*Task inputs:*
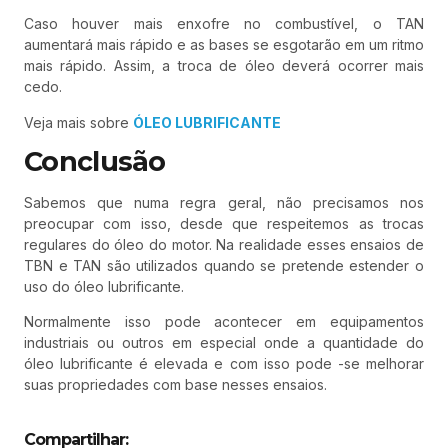
Caso houver mais enxofre no combustível, o TAN
aumentará mais rápido e as bases se esgotarão em um ritmo
mais rápido. Assim, a troca de óleo deverá ocorrer mais
cedo.
Veja mais sobre
ÓLEO LUBRIFICANTE
Conclusão
Sabemos que numa regra geral, não precisamos nos
preocupar com isso, desde que respeitemos as trocas
regulares do óleo do motor. Na realidade esses ensaios de
TBN e TAN são utilizados quando se pretende estender o
uso do óleo lubrificante.
Normalmente isso pode acontecer em equipamentos
industriais ou outros em especial onde a quantidade do
óleo lubrificante é elevada e com isso pode -se melhorar
suas propriedades com base nesses ensaios.
Compartilhar:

*Exercise aim:*
Give back exactly the lines from the top of the records to the line containing "Normalmente isso pode", both included, and no pictures.

*Exercise answer:*
Caso houver mais enxofre no combustível, o TAN
aumentará mais rápido e as bases se esgotarão em um ritmo
mais rápido. Assim, a troca de óleo deverá ocorrer mais
cedo.
Veja mais sobre
ÓLEO LUBRIFICANTE
Conclusão
Sabemos que numa regra geral, não precisamos nos
preocupar com isso, desde que respeitemos as trocas
regulares do óleo do motor. Na realidade esses ensaios de
TBN e TAN são utilizados quando se pretende estender o
uso do óleo lubrificante.
Normalmente isso pode acontecer em equipamentos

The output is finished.